DATA FOR THIS TASK:
◆ ◆ ◆
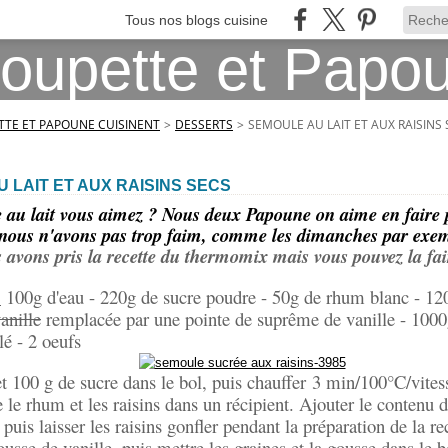
Tous nos blogs cuisine
TE ET PAPOUNE CUISINENT
>
DESSERTS
>
SEMOULE AU LAIT ET AUX RAISINS
 LAIT ET AUX RAISINS SECS
 au lait vous aimez ? Nous deux Papoune on aime en faire p
nous n'avons pas trop faim, comme les dimanches par exem
 avons pris la recette du thermomix mais vous pouvez la fair
:
100g d'eau - 220g de sucre poudre - 50g de rhum blanc - 12
anille
remplacée par une pointe de suprême de vanille - 1000g
lé - 2 oeufs
et 100 g de sucre dans le bol, puis chauffer 3 min/100°C/vites
 le rhum et les raisins dans un récipient. Ajouter le contenu
puis laisser les raisins gonfler pendant la préparation de la re
usse de vanille, puis mettre les graines et la gousse dans le bo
◆ ◆ ◆
WHAT THIS TASK INVOLVES: Set each line down exactly, starting with the one that contains "au lait vous" and ending with the last line of the listing; add nothing else.

TASK RESULT:
 au lait vous aimez ? Nous deux Papoune on aime en faire p
nous n'avons pas trop faim, comme les dimanches par exem
 avons pris la recette du thermomix mais vous pouvez la fair
:
100g d'eau - 220g de sucre poudre - 50g de rhum blanc - 12
anille
remplacée par une pointe de suprême de vanille - 1000g
lé - 2 oeufs
et 100 g de sucre dans le bol, puis chauffer 3 min/100°C/vites
 le rhum et les raisins dans un récipient. Ajouter le contenu
puis laisser les raisins gonfler pendant la préparation de la re
usse de vanille, puis mettre les graines et la gousse dans le bo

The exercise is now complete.